WORK TO COMPLETE: Only the lines from the start of the entries up to and including the line with "건설기사 교육과정 (1012, 420)" should be written out, exactly as they stand.

EXERCISE MATERIAL:
####

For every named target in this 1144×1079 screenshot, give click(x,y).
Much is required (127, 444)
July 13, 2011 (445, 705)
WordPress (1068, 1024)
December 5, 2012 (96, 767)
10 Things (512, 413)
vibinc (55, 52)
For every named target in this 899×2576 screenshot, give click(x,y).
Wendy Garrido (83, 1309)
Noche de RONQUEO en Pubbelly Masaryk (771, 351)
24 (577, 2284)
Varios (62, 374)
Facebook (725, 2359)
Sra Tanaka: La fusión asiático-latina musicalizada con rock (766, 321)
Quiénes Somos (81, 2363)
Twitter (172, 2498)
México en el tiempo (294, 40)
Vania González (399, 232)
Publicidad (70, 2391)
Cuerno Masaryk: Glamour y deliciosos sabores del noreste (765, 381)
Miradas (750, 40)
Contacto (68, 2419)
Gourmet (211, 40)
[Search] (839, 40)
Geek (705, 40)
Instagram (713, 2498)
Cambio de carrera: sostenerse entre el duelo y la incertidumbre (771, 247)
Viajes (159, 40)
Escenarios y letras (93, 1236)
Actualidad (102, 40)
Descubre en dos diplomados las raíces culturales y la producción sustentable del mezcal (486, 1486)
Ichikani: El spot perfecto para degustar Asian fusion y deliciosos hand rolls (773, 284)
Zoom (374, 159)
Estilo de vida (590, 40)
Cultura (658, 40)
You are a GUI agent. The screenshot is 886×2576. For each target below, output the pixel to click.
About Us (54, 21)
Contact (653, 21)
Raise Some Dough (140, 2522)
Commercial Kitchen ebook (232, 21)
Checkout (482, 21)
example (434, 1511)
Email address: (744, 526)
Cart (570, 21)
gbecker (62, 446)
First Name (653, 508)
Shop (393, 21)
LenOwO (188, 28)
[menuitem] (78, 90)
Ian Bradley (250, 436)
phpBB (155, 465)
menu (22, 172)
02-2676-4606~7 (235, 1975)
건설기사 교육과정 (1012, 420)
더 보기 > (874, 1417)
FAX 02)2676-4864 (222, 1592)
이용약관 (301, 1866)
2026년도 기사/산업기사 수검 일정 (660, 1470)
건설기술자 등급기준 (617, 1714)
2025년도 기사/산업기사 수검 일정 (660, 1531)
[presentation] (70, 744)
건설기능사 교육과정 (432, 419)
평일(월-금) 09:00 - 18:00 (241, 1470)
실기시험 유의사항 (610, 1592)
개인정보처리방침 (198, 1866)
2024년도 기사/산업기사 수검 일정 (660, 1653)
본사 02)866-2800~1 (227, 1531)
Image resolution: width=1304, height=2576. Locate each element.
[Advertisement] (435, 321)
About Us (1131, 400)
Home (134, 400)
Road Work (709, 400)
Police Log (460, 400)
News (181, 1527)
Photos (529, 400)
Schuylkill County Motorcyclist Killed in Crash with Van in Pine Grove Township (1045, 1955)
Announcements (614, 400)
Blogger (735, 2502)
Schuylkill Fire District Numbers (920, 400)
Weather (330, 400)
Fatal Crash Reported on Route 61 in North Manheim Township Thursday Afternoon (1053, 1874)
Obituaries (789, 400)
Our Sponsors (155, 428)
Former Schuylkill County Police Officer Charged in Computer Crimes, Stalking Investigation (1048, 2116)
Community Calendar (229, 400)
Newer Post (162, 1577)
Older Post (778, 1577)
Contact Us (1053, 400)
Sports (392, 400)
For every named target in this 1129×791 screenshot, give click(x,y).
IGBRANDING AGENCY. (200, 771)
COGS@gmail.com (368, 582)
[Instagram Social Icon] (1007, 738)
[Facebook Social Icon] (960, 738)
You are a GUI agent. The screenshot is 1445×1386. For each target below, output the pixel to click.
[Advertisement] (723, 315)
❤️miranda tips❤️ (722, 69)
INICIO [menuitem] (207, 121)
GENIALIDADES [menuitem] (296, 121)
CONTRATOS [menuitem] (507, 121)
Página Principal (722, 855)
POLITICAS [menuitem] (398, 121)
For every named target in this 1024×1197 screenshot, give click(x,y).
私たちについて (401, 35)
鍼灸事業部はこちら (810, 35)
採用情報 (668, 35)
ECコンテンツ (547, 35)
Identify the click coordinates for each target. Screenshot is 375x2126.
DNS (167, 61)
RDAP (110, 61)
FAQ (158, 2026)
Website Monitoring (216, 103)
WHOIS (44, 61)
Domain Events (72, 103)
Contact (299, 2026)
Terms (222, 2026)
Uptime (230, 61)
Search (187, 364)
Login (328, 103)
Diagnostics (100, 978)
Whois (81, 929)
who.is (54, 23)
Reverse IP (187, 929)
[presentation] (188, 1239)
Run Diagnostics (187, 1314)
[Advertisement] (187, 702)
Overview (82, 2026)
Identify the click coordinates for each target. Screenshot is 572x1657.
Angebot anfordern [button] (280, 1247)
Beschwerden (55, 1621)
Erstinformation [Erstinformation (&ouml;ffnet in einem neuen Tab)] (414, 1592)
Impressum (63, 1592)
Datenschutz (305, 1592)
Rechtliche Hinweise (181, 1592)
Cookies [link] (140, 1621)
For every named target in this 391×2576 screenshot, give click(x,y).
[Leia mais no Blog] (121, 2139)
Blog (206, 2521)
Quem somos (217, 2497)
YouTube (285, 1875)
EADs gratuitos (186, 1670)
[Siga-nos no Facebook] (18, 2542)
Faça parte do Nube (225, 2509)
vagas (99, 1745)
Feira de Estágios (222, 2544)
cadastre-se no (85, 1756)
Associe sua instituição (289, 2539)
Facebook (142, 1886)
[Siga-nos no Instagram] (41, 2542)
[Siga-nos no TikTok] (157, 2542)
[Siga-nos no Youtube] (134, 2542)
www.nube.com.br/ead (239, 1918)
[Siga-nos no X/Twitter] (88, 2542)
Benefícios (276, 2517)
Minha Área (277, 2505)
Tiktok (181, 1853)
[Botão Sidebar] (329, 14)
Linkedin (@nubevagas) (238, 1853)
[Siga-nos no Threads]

####

OUTPUT OF THE TASK:
For every named target in this 1144×1079 screenshot, give click(x,y).
Much is required (127, 444)
July 13, 2011 (445, 705)
WordPress (1068, 1024)
December 5, 2012 (96, 767)
10 Things (512, 413)
vibinc (55, 52)
For every named target in this 899×2576 screenshot, give click(x,y).
Wendy Garrido (83, 1309)
Noche de RONQUEO en Pubbelly Masaryk (771, 351)
24 (577, 2284)
Varios (62, 374)
Facebook (725, 2359)
Sra Tanaka: La fusión asiático-latina musicalizada con rock (766, 321)
Quiénes Somos (81, 2363)
Twitter (172, 2498)
México en el tiempo (294, 40)
Vania González (399, 232)
Publicidad (70, 2391)
Cuerno Masaryk: Glamour y deliciosos sabores del noreste (765, 381)
Miradas (750, 40)
Contacto (68, 2419)
Gourmet (211, 40)
[Search] (839, 40)
Geek (705, 40)
Instagram (713, 2498)
Cambio de carrera: sostenerse entre el duelo y la incertidumbre (771, 247)
Viajes (159, 40)
Escenarios y letras (93, 1236)
Actualidad (102, 40)
Descubre en dos diplomados las raíces culturales y la producción sustentable del mezcal (486, 1486)
Ichikani: El spot perfecto para degustar Asian fusion y deliciosos hand rolls (773, 284)
Zoom (374, 159)
Estilo de vida (590, 40)
Cultura (658, 40)
You are a GUI agent. The screenshot is 886×2576. For each target below, output the pixel to click.
About Us (54, 21)
Contact (653, 21)
Raise Some Dough (140, 2522)
Commercial Kitchen ebook (232, 21)
Checkout (482, 21)
example (434, 1511)
Email address: (744, 526)
Cart (570, 21)
gbecker (62, 446)
First Name (653, 508)
Shop (393, 21)
LenOwO (188, 28)
[menuitem] (78, 90)
Ian Bradley (250, 436)
phpBB (155, 465)
menu (22, 172)
02-2676-4606~7 (235, 1975)
건설기사 교육과정 (1012, 420)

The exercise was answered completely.